To further enhance user privacy, we will also experiment with adding noise to the output of the hash function, or with occasionally replacing the user’s true cohort with a random one

To set expectations it would be helpful to know the extent of noise being added (whether during hashing or when returning a random ID) to protect users’ privacy during the trial.

thanks in advance.

jwrosewell
2020-12-23

Why should matters related to compliance with laws that are relevant to the implementation of a technical proposal in practice not be discussed openly? I believe that such a discussion is not only essential but also required under many laws. I’m troubled you continue to advise otherwise or imply in doing so I’m in breach of some rule.

GeekZero
2021-03-12

As the EFF says adding a new profile tag as FLoC does actually adds information being sent to advertisers that was not sent before, thus it is not improving but reducing privacy. Prior to FLoC, third party cookies would only reveal browsing history on sites that allowed harvesting data using them. FLoC instead will be able to grab every site a browser visits. Got Diabetes? That will be utilized. Political leaning? That will be utilized. Expectant mother? Visit dating sites? Looking for work? Contacted a lawyer? All will be utilized to build your profile. While this is all completely understandable that the biggest data aggregator would love this approach, advertisers, I believe, need to choose this kind of enhanced profiling OR go back what studies have shown is so more efficient for advertisers: contextual advertising. On a camera review site, here’s a camera ad. On a resort site? Here’s a travel ad. Yes it would undoubtedly impact the giants, but if it’s better for privacy and better for advertisers, I believe it should be in serious consideration.

michaelkleber
2021-03-12

Hello @GeekZero, thanks for your interest.

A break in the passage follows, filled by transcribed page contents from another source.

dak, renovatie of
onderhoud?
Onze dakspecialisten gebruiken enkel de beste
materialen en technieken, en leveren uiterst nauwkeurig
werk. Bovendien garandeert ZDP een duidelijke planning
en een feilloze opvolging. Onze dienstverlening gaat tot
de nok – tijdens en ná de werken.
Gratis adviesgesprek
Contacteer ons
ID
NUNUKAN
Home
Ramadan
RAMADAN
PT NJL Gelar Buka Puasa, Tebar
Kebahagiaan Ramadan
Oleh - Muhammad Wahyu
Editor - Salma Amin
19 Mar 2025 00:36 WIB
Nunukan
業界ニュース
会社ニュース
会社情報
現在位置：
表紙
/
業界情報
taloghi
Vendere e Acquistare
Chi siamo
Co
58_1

Fortunately, we designed FLoC specifically to not have all the properties that you’re worried it might have.

Prior to FLoC, third party cookies would only reveal browsing history on sites that allowed harvesting data using them. FLoC instead will be able to grab every site a browser visits.

When fully launched, calculation of the FLoC will only be based on sites that explicitly opt to use the API. During testing, we’re using our best guess for which sites will adopt, and that is exactly the sites that already load ads-related resources today.

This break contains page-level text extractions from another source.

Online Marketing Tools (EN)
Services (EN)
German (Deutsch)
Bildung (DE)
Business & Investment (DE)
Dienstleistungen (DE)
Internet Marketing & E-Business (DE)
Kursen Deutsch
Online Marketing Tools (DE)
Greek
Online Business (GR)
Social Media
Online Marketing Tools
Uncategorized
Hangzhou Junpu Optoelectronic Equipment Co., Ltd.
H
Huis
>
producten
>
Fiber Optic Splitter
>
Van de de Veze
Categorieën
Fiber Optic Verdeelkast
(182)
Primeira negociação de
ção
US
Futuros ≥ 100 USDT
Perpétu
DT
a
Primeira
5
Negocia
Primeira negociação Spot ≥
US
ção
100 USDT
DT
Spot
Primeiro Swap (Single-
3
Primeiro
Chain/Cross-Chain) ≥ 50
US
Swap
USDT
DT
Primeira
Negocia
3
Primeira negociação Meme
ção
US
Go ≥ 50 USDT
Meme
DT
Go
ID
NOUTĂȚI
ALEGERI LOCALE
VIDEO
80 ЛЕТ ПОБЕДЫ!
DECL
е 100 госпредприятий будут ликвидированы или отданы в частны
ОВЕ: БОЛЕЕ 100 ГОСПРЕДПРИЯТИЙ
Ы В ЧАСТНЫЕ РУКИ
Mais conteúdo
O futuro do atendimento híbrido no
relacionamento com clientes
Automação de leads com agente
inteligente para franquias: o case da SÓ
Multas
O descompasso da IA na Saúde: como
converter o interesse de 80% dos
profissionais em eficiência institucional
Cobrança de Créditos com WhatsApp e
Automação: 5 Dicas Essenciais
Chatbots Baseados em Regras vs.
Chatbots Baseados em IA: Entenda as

Got Diabetes? That will be utilized…

We filter the possible FLoC values and eliminate any that reveals information about sensitive browsing categories, which are listed here.

go back what studies have shown is so more efficient for advertisers: contextual advertising.

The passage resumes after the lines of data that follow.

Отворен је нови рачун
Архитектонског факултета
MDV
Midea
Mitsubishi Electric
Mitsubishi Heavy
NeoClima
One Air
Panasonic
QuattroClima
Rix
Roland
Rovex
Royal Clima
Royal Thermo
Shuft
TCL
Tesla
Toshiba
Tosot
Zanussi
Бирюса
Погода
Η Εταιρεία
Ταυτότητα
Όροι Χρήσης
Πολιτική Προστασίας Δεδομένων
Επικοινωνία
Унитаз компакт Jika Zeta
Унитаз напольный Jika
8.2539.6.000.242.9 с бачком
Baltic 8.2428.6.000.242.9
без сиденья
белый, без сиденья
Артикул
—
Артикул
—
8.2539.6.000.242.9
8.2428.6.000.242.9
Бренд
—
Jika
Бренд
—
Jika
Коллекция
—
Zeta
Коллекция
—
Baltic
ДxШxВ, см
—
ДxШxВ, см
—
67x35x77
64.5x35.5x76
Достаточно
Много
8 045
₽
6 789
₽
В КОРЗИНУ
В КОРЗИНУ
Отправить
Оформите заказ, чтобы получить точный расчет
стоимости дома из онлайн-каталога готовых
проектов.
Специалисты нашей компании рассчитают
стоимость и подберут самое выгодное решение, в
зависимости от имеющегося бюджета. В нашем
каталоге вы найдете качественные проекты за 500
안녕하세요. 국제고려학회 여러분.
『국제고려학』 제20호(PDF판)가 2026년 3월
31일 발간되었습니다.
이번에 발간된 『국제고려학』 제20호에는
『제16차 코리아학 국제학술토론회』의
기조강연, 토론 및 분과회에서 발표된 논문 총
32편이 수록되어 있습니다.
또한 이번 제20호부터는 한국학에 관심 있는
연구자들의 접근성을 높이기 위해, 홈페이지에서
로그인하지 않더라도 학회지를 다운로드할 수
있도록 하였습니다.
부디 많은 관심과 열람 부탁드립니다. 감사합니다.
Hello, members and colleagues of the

Unfortunately, study after study after study shows that most of the sites on the web would lost 50%-70% of their revenue with the model that you suggest. Certainly not all publishers would lose out; your examples of camera review sites and resort sites might indeed do just fine (if they still had visitors). But news sites, for example, get revenue from showing ads for cameras or travel, even when people are reading stories about unrelated topics.

dmarti
2021-03-17

Has there been any documentation on how a site’s decision to use or opt out of FLoC will affect rankings in Google Search and Google News? (I realize that it’s a large company and there are a lot of places to look, and would appreciate any pointers.)

michaelkleber
2021-03-19

What? Why would these have anything to do with each other? I don’t see how the use or non-use of FLoC offers any information about the page.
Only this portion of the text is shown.